___ Exercise data ___

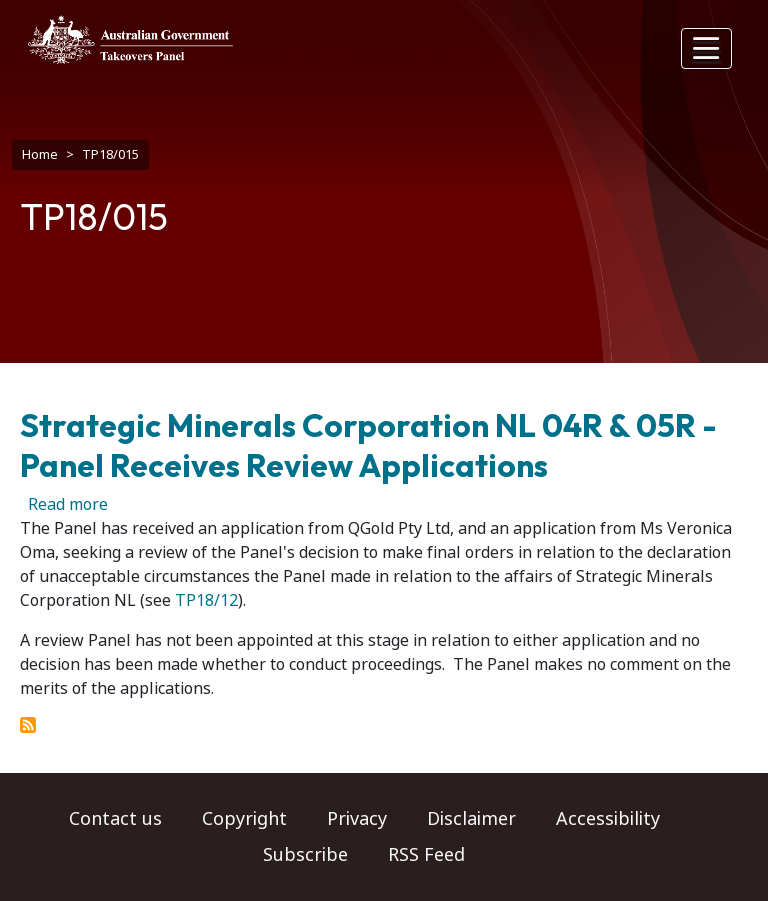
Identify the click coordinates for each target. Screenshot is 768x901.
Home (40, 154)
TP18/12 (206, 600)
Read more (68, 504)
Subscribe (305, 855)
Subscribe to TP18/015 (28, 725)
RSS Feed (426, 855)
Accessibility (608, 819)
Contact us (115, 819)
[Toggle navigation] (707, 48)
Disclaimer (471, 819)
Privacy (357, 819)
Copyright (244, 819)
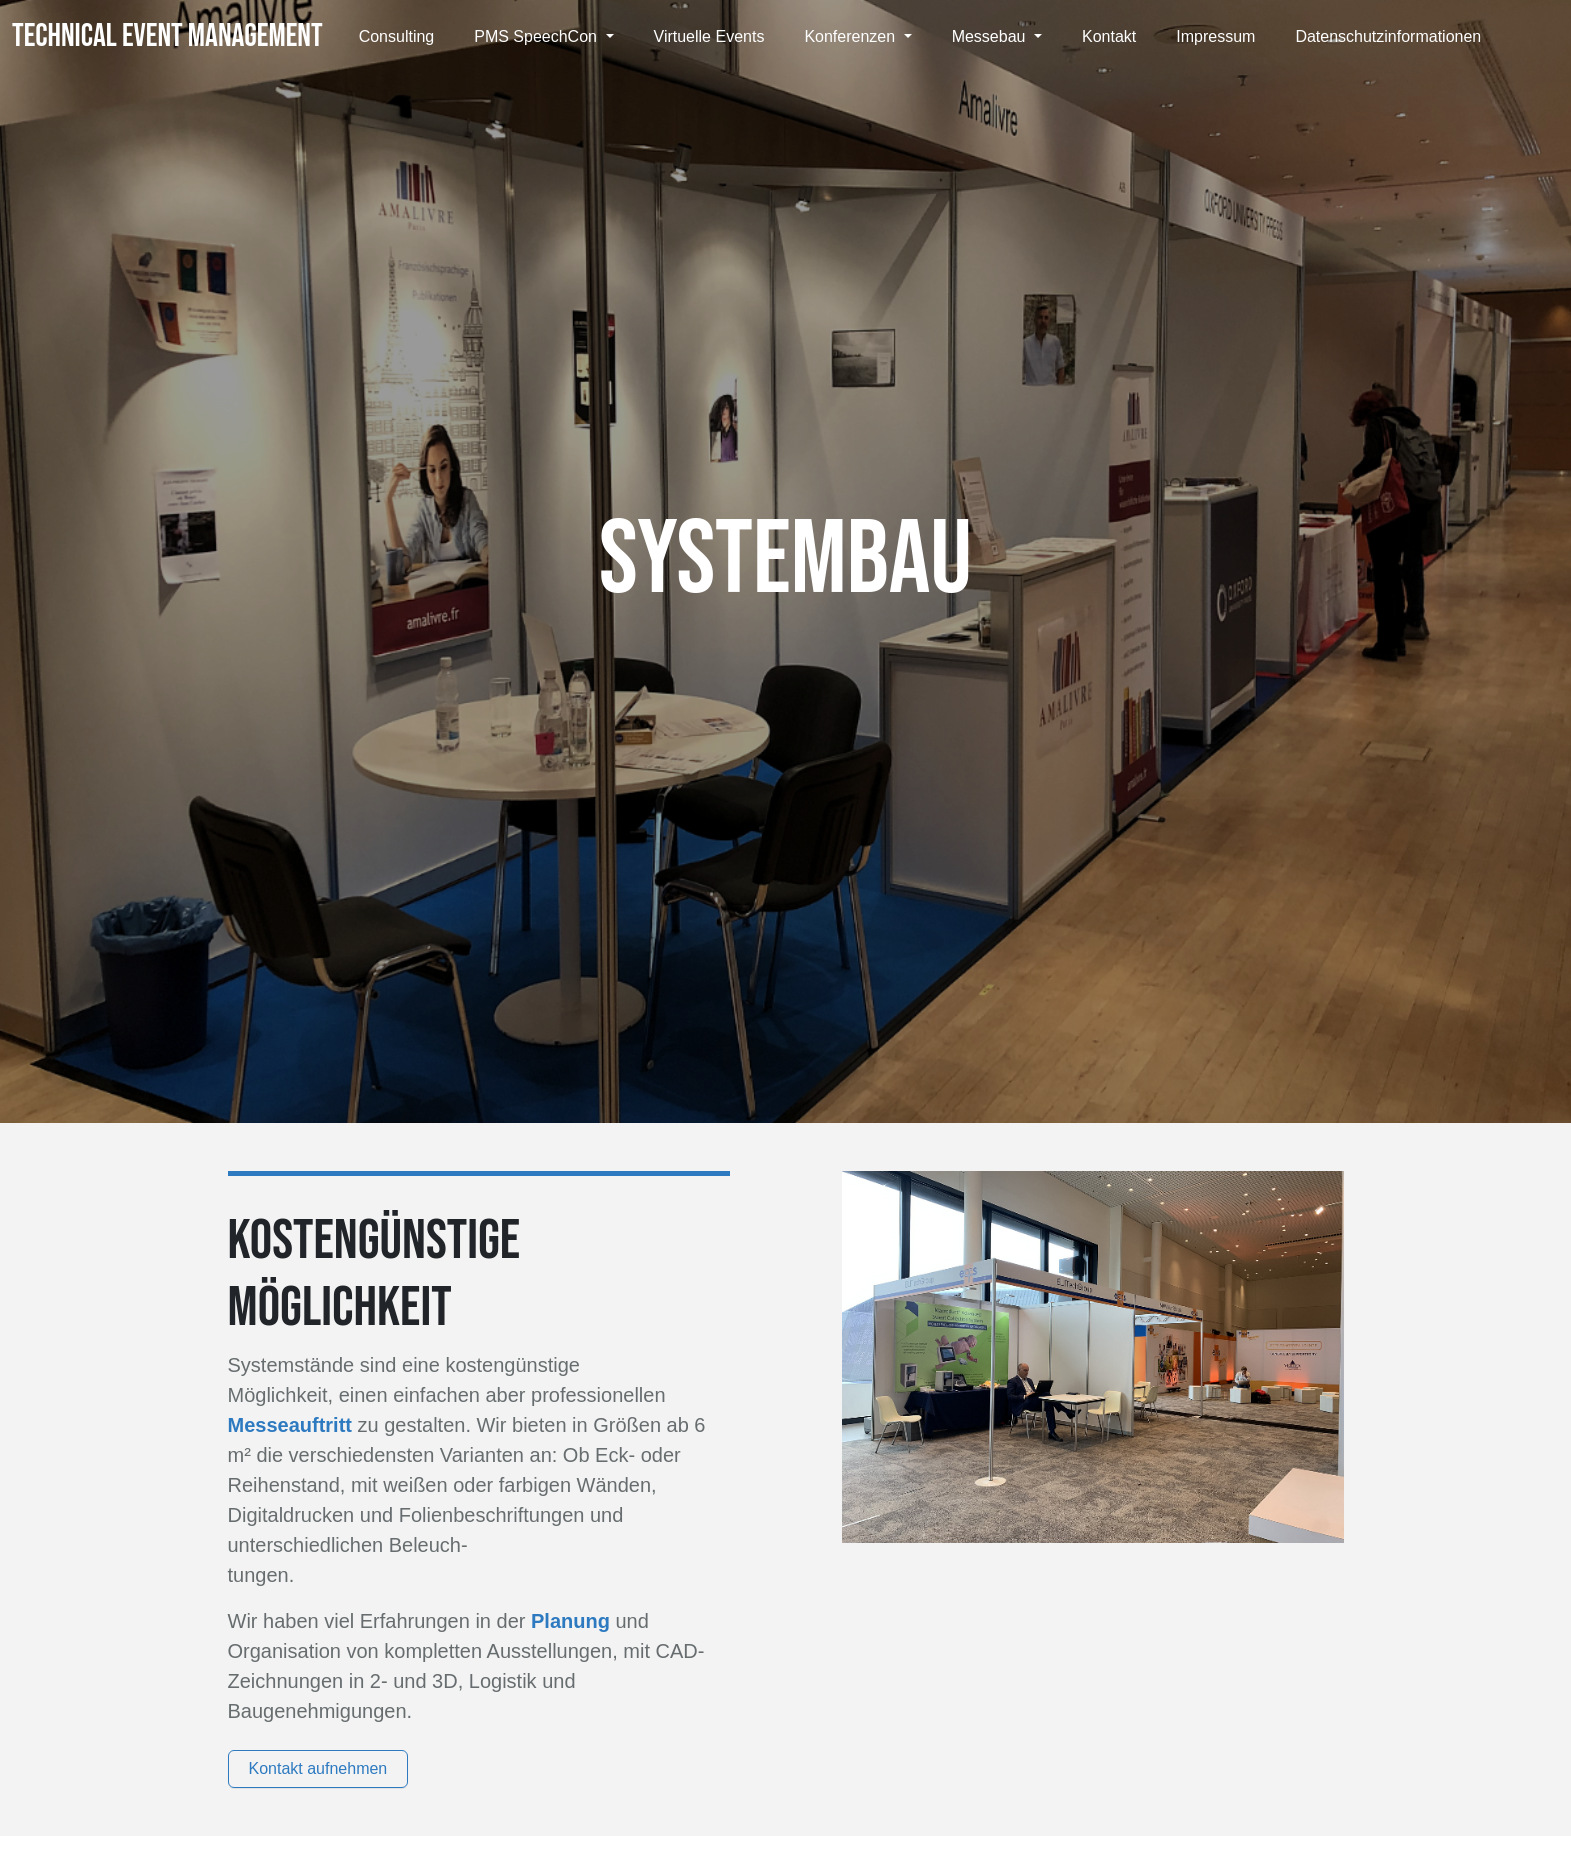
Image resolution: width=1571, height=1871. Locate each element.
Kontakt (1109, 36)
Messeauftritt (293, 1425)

___

In the records, which lines mention the word "each"? Copy those lines.

• [Reply to the exercise]
Identify the click coordinates for each target. Screenshot is 768x901.
Image resolution: width=1571, height=1871. Locate each element.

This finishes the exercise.